It was on October 10 in a tiny room in Pescara that Nigel Worthington announced to the assembled Press that he was leaving his role as Northern Ireland manager.
His departure, carried out in Worthington’s typical professional and dignified manner, was applauded by the fans who had long since decided he had to go.
Privately, it was also welcomed by the Irish Football Association.
The powers-that-be at Windsor Avenue weren’t going to renew Nigel’s contract so the Ballymena man saved them a job by jumping before he was pushed.
Now, though, the IFA Board have some serious work to do finding Worthington’s replacement.
The nine men on the board have their first meeting at Windsor Avenue tonight since that October afternoon in Italy when Worthington made his intentions clear.
Plenty of contenders have emerged with some putting themselves forward for the post and others ruling themselves out.
Former Northern Ireland stars Jim Magilton and Iain Dowie have both declared they want it.
The pair of them were fantastic servants as players and have managed in the Premier League, so they have enough experience and knowledge needed to take over what is a hugely challenging position.
They tick a lot of boxes and are available, with Magilton a consultant at Shamrock Rovers and Dowie involved with media work at Sky.
Jim and Iain, big pals in their playing days, have plenty of admirers in the Irish FA and not unexpectedly are front-runners in this race.
Martin O’Neill would probably be a lap ahead if he desired the position but he has stated he wants to return to club management. Still, he’s worth an official call from the IFA.
Namesake Michael O’Neill, fresh from guiding Shamrock Rovers to a second successive League of Ireland title, has stated he is happy to stay in Dublin.
If the IFA really feel he is the man though, they could tempt him to Belfast.
Most of the talking among fans has been about that fab four, especially with the IFA preferring to appoint a local hero.
Other names to crop up have been former Northern Ireland managers Sammy McIlroy and Lawrie Sanchez and ex-players Jimmy Quinn, James Quinn, Jimmy Nicholl and Gerry Armstrong.
They are outsiders and so are Kevin Keegan and Robbie Fowler in every sense, though the interest either would generate around the football world would be stunning.
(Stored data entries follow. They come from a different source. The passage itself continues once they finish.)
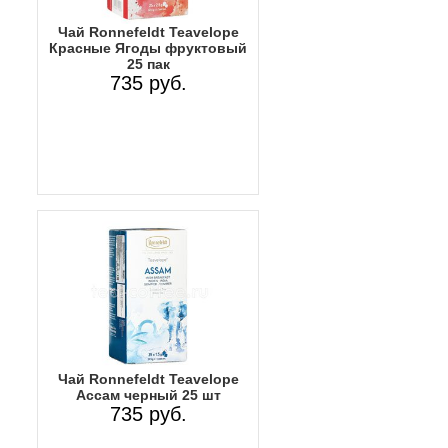
Чай Ronnefeldt Teavelope
Красные Ягоды фруктовый
25 пак
735 руб.
Чай Ronnefeldt Teavelope
Ассам черный 25 шт
735 руб.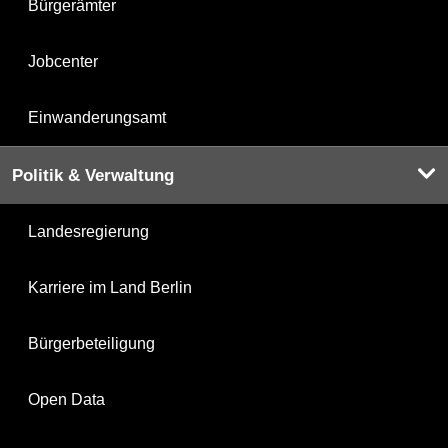
Bürgerämter
Jobcenter
Einwanderungsamt
Politik & Verwaltung
Landesregierung
Karriere im Land Berlin
Bürgerbeteiligung
Open Data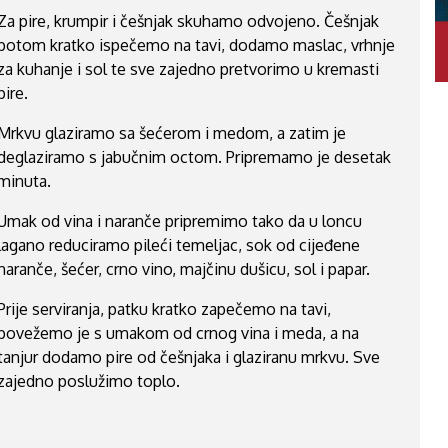
Za pire, krumpir i češnjak skuhamo odvojeno. Češnjak
potom kratko ispečemo na tavi, dodamo maslac, vrhnje
za kuhanje i sol te sve zajedno pretvorimo u kremasti
pire.
Mrkvu glaziramo sa šećerom i medom, a zatim je
deglaziramo s jabučnim octom. Pripremamo je desetak
minuta.
Umak od vina i naranče pripremimo tako da u loncu
lagano reduciramo pileći temeljac, sok od cijeđene
naranče, šećer, crno vino, majčinu dušicu, sol i papar.
Prije serviranja, patku kratko zapečemo na tavi,
povežemo je s umakom od crnog vina i meda, a na
tanjur dodamo pire od češnjaka i glaziranu mrkvu. Sve
zajedno poslužimo toplo.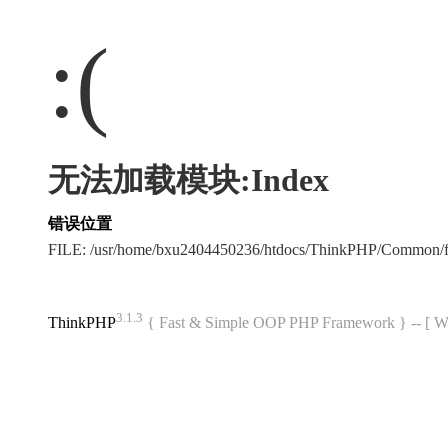
:(
无法加载模块:Index
错误位置
FILE: /usr/home/bxu2404450236/htdocs/ThinkPHP/Common/
3.1.3
ThinkPHP
{ Fast & Simple OOP PHP Framework } -- 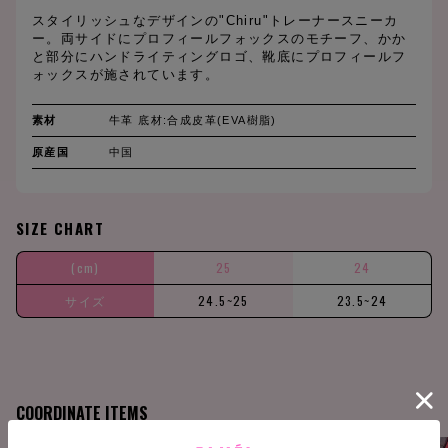
スタイリッシュなデザインの"Chiru"トレーナースニーカ
ー。両サイドにプロフィールフォックスのモチーフ、かか
と部分にハンドライティングロゴ、靴底にプロフィールフ
ォックスが施されています。
素材
牛革 底材:合成皮革(EVA樹脂)
原産国
中国
SIZE CHART
(cm)
25
24
サイズ
24.5~25
23.5~24
COORDINATE ITEMS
Ultimately the nine men on the IFA Board will decide who will follow in the footsteps of Peter Doherty, Bertie Peacock, Billy Bingham (twice), Terry Neill, Dave Clements, Danny Blanchflower, Bryan Hamilton, Lawrie McMenemy, Sammy McIlroy, Lawrie Sanchez and Worthington.
For the record the nine are chairman of the board Dr Leslie Caul, IFA president Jim Shaw, new IFA deputy president Terry Pateman, Hugh Wade, Trevor Annon, Conrad Kirkwood, Aidan Murphy, Robert Haworth and Alan Willis.
They will be assisted by chief executive Patrick Nelson, who will be making a few important phone calls in the next few weeks to the preferred candidates.
President Shaw said: “All of us who are involved in the board meeting will get a chance to have input into the process of selecting our new manager.
“We know how vital this process will be.
“It is challenging for all of us and we know this is a very, very important appointment for the future of Northern Ireland football.
“The man who comes in must have what it takes to resurrect our international team.”
It’s imperative that the IFA board get their selection process and appointment right.
Indeed, you could say that it is one of the most important decisions they will make in the association’s history.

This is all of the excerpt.